One of the most accomplished coaches in Canadian hockey history is being inducted into the Field Hockey Canada Hall of Fame in the coach category. Shiaz Virjee is a former manager and head coach for Canadian Men’s National Team, and now plays a significant role in mentoring young Canadian talent.
“It’s a tremendous honour, it’s a recognition by the sport about the accomplishments achieved as a team, “said Virjee. “Although I’m recognized, I appreciate the support and cooperation that I got from the association as well as the players. It couldn’t have been done without the players.”
Virjee grew up in Nairobi, Kenya and was first exposed to Field Hockey through his school, and then later joined a local club. Virjee’s passion for field hockey remained when he immigrated to Vancouver. He then immediately got involved at the club level and provincial level. It was at that moment that he started taking on a coaching role.

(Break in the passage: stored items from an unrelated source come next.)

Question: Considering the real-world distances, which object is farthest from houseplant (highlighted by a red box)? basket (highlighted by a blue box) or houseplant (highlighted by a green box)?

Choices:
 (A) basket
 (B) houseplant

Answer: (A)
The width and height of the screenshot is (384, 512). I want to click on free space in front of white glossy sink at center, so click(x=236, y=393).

“I got along quite well with the coach who was also coaching the national junior team, and he asked if I would like to help him,” said Virjee. “It just seemed like a natural progression for me that my playing career wasn’t going to take me as far, so I might as well devote myself to coaching where I seem to have a knack for it.”
After working with the junior national team, Virjee was presented with an opportunity to manage the senior team. As the manager, Virjee was part of the first Canadian team to win gold at the Pan American Games, and was part of the 1984 Summer Olympics.

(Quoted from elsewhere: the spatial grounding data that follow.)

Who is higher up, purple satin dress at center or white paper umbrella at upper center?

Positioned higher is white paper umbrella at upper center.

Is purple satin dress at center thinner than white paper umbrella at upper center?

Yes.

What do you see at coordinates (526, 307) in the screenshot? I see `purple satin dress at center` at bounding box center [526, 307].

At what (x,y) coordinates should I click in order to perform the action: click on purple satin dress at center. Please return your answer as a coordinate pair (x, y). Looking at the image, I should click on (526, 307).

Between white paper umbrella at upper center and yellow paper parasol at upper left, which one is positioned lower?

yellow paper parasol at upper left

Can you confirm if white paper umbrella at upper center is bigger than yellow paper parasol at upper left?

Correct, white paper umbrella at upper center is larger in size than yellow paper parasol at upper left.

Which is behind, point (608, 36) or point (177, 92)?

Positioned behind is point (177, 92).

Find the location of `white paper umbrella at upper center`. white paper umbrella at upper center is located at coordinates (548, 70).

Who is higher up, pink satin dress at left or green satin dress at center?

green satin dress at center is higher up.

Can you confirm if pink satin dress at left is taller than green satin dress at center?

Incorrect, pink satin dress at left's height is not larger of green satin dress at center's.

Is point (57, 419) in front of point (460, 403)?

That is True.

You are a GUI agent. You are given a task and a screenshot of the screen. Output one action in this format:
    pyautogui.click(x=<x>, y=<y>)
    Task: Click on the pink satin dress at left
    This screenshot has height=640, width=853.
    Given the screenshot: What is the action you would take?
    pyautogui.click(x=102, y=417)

Virjee doubled down on coaching, receiving his coaching credentials from FIH, and dedicated more time coaching at the regional and provincial levels. As a coach for the BC senior women’s team, Virjee won seven straight championships in the eight years he was involved.
His success brought him back to the national stage and he was selected as the head coach for the Men’s National Team. He led that team to the 1998 World Cup (where the team finished a national best eighth place), a gold medal at the 1999 Pan American Games, and its first Olympic Games in 12 years. He also led Canada to its first international victory over Australia to win the Gold Cup in 1999. Virjee continues to make history in 1999 by being named an FIH World Coach. With 171 international matches behind the Team Canada bench, he goes down in history as the winningest coach in program history.
Virjee stepped aside from the team shortly after to work as a head coach for UBC. At UBC, he helped lead the university to seven championships and built a hotbed for Canadian field hockey. After coaching there for 13 years, he then helped build the Polar Bears Field Hockey Club which aims to help youth improve at the sport. The program has since assisted over 150 athletes to USports and NCAA placements.
“We have to teach kids skills at the younger level, if we do that then we will be able to compete with the best countries for years to come,” said Virjee.
Congratulations to Shiaz Virjee on being inducted into the Field Hockey Canada Hall of Fame.